Most jurisdictions, including Massachusetts, follow the traditional corporate law principle that the liabilities of a selling predecessor corporation are not imposed upon the successor corporation which purchases its assets, unless (1) the successor expressly or impliedly assumes liability of the predecessor, (2) the transaction is a de facto merger or consolidation, (3) the successor is a mere continuation of the predecessor, or (4) the transaction is a fraudulent effort to avoid liabilities of the predecessor.[1]

Looking at these 4 areas:

  1. Assumption of liability.

            Of course, the parties can expressly agree that the successor will assume some or all of the seller’s liabilities.  In addition, the assumption of liabilities can be implicit.  The First Circuit stated that a prima facie case could be established if the purchaser “manifests its assent to assume [the contract] . .  . where the corporation accepts the benefit of [that] contract with knowledge of its terms.” [2]  Thus, the parties to the deal can, by their actions thereafter manifest an intention that some or all the liabilities of the seller will be assumed, and a court will impose those liabilities of the seller on the buyer.

  • De Facto Merger.

            In this case a court will impose liability because it found that the asset sale had the effect of a merger.  I will discuss this in my next post. 

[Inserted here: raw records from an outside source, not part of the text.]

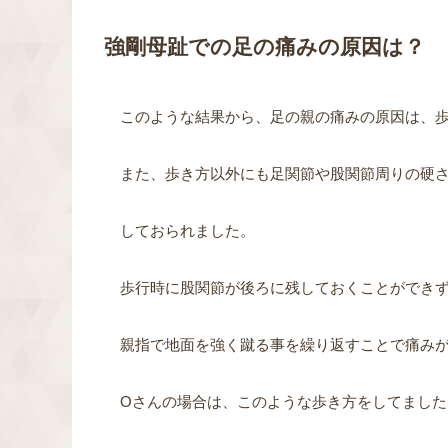
強剛母趾での足の痛みの原因は？
このような結果から、足の親の痛みの原因は、
また、歩き方以外にも足関節や股関節周りの硬
しておられました。
歩行時に股関節が後ろに残しておくことができ
親指で地面を強く蹴る事を繰り返すことで痛み
Oさんの場合は、このような歩き方をしてました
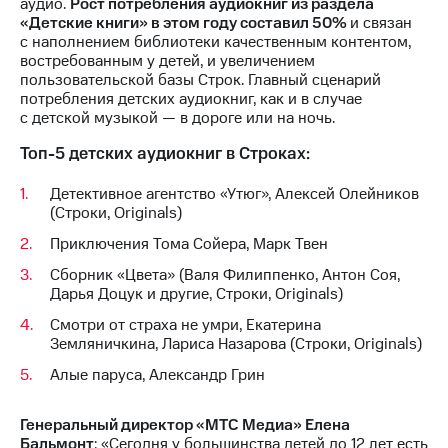
аудио.
Рост потребления аудиокниг из раздела
«Детские книги» в этом году составил 50%
и связан
с наполнением библиотеки качественным контентом,
востребованным у детей, и увеличением
пользовательской базы Строк. Главный сценарий
потребления детских аудиокниг, как и в случае
с детской музыкой — в дороге или на ночь.
Топ-5 детских аудиокниг в Строках:
Детективное агентство «Утюг», Алексей Олейников
(Строки, Originals)
Приключения Тома Сойера, Марк Твен
Сборник «Цвета» (Валя Филиппенко, Антон Соя,
Дарья Доцук и другие, Строки, Originals)
Смотри от страха не умри, Екатерина
Земляничкина, Лариса Назарова (Строки, Originals)
Алые паруса, Александр Грин
Генеральный директор «МТС Медиа» Елена
Бальмонт
: «Сегодня у большинства детей до 12 лет есть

  • The successor is in fact the “mere continuation” of the seller.

            For the most part, the de facto merger exception and the mere continuation are similar.  A 2020 Supreme Judicial Court case, Smith v. Kelley, is illustrative of the “mere continuation” exception on it own.  A creditor, defrauded by an employee of the owner of a professional corporation (“PC”) was able to proceed against a sole proprietorship started by the owner, a Mr. Kelley.  After a judgment was entered against the PC, Mr. Kelley, the sole shareholder of the PC, opened a sole proprietorship.  He had existing clients of the PC amend their fee agreements so that all future work was done by the proprietorship.  Among other things, the proprietorship worked out of the same office, had the same email address and a similar letterhead.  Not long after the proprietorship was established, the PC filed for bankruptcy.  The bankruptcy court found that equipment, inventory and supplies had been transferred from the PC to the  proprietorship, as had some to the PC’s receivables,  The Court held that in the “unique circumstances” of that case the proprietorship was the mere continuation of the PC:

While we respect the integrity of corporate structures, we nonetheless find it troubling “that by merely changing its form, without significantly changing its substance, a single corporation can wholly shed its debts to unsecured creditors, continue its business operations with an eye toward returning to profitability, and have no further obligation to pay such creditors.” , , , The application of the doctrine of successor liability is “designed to remedy this fundamental inequity.” . . . The “essence” of this doctrine is that, “[u]nder principles of equity, a court will consider a transaction according to its real nature, looking through its form to its substance and intent.”  If the entity remains essentially the same, despite a formalistic change of name or of corporate form, successor liability may be imposed.[3]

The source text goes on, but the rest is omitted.